Questa volta Giona obbedì alla parola di Dio e andò a Ninive. In questo luogo Giona cominciò a predicare l’imminente distruzione della città. Infatti il popolo di Ninive, intimorito dalle sue parole, iniziò un digiuno e si ricoprì con un sacco di tela. Per questo Dio, vedendo il loro pentimento, decise di perdonare alla gente di Ninive i loro peccati. Allora Giona provò grande dispiacere per questa decisione troppo repentina e ne fu molto irritato al punto di desiderare la propria morte. In seguito Giona si costruì un riparo fuori della città e, in uno stato profondo rancore, si mise in attesa di vedere ciò che sarebbe avvenuto nella città.
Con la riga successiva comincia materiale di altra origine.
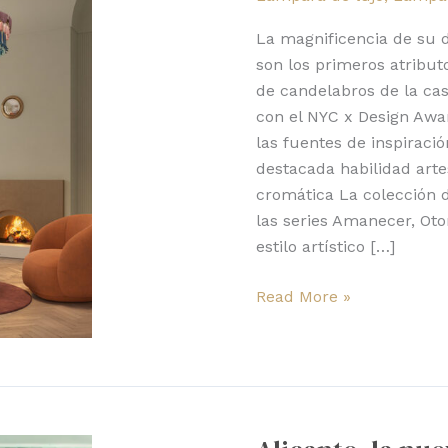
el
art
La magnificencia de su d
déco
son los primeros atribut
de candelabros de la ca
con el NYC x Design Awar
las fuentes de inspiraci
destacada habilidad arte
cromática La colección d
las series Amanecer, Ot
estilo artístico […]
Read More »
Alicanto,
la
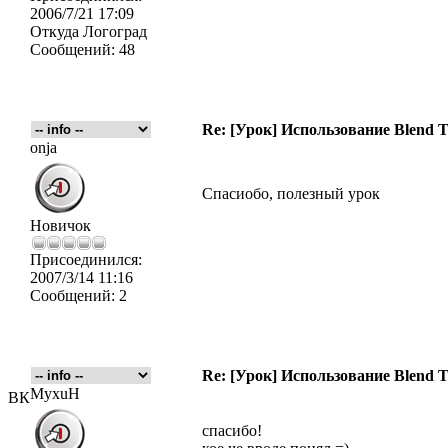
2006/7/21 17:09
Откуда
Логоград
Сообщений:
48
Re: [Урок] Использование Blend T
onja
Спасиобо, полезный урок
Новичок
Присоединился:
2007/3/14 11:16
Сообщений:
2
Re: [Урок] Использование Blend T
MyxuH
ВК
спасибо!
Allora Dio fece crescere una pianta di ricino sopra Giona per far ombra sulla sua testa, la quale pianta rese molto felice Giona. Ma il giorno dopo, Giona si arrabbiò molto quando Dio mandò un verme a mangiare il ricino e questo si seccò. Ma questo è quello che Dio voleva che Giona capisse:

"Tu ti dai pena per quella pianta di ricino per cui non hai fatto nessuna fatica e che tu non hai fatto spuntare, che in una notte è cresciuta e in una notte è perita: e io non dovrei aver pietà di Ninive, quella grande città, nella quale sono più di centoventimila persone, che non sanno distinguere fra la mano destra e la sinistra, e una grande quantità di animali?".
(Antico testamento, Libro di Giona, Capitolo 4, Versetto 10-11)

Il “verme”, per inciso, è probabilmente una larva di Olepa schleini, un lepidottero nativo di Israele. Le larve di questa farfalla si alimentano esclusivamente delle foglie del ricino, la qual cosa è notevole dal momento che le foglie del ricino hanno proprietà insetticide.
Lo storico, geografo etnologo greco Erodoto (490/480 a.C. – 425 a.C.) chiamava questa pianta “kiki” e la riferiva originaria dell’Egitto: infatti fu identificata intorno al 1552 a.C. nel più antico documento medico conservato, il Papiro di Ebers. I semi di ricino furono trovati in diverse tombe egiziane. Gli Egiziani utilizzano l’olio di ricino come purgante, ristrutturante per capelli e per il trattamento delle ulcere. Secondo il medico greco Dioscoride (I secolo d.C.) la lista dei disturbi alleviati dalla pianta del ricino era assai lunga e includeva: forfora, scabbia, cicatrici e ferite, otalgia, patologie uterine, costipazione e vermi. La conoscenza delle virtù medicali della pianta del ricino è giunta nell’Europa Centrale solo nel XVI secolo, dove veniva indicata come pianta purgativa e vermifuga.
L’olio di ricino viene utilizzato per scopi cosmetici e medicinali. Dopo l’inattivazione della tossina velenosa ricina attraverso il riscaldamento, i residui provenienti dall’estrazione dell’olio forniscono un buon fertilizzante organico.